Saved data entries
[Start of Attachment]
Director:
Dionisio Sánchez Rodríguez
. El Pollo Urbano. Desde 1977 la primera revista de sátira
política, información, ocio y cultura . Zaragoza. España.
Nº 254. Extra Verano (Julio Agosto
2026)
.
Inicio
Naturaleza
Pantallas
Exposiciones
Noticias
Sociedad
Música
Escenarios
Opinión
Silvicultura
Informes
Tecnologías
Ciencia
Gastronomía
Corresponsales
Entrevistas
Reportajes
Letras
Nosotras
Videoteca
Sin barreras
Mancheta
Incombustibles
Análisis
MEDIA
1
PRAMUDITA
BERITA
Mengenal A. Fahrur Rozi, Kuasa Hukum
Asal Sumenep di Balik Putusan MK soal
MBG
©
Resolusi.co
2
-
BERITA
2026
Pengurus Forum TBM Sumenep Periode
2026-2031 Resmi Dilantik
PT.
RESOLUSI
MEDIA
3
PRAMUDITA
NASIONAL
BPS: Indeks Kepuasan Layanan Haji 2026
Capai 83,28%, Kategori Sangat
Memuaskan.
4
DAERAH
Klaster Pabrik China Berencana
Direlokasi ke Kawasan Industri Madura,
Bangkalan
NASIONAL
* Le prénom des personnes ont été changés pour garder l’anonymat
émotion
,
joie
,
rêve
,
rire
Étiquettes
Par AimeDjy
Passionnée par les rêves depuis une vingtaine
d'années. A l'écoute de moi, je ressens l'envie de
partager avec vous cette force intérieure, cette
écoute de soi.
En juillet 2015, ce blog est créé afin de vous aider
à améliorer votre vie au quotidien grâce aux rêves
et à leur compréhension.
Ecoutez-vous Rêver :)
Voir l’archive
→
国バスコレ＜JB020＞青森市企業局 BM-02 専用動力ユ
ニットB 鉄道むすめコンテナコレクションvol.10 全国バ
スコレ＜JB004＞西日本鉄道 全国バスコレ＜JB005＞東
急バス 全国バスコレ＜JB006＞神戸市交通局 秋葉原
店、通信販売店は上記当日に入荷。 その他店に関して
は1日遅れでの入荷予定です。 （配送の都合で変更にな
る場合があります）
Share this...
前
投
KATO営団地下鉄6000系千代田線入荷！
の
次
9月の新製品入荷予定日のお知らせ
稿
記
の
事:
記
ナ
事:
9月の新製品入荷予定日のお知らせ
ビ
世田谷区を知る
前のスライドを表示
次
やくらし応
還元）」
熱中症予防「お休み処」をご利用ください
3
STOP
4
[End of Attachment]
### What you are asked to do
Look through the data and gather every line with the string "rêves" in it.

### Task answer
Passionnée par les rêves depuis une vingtaine
à améliorer votre vie au quotidien grâce aux rêves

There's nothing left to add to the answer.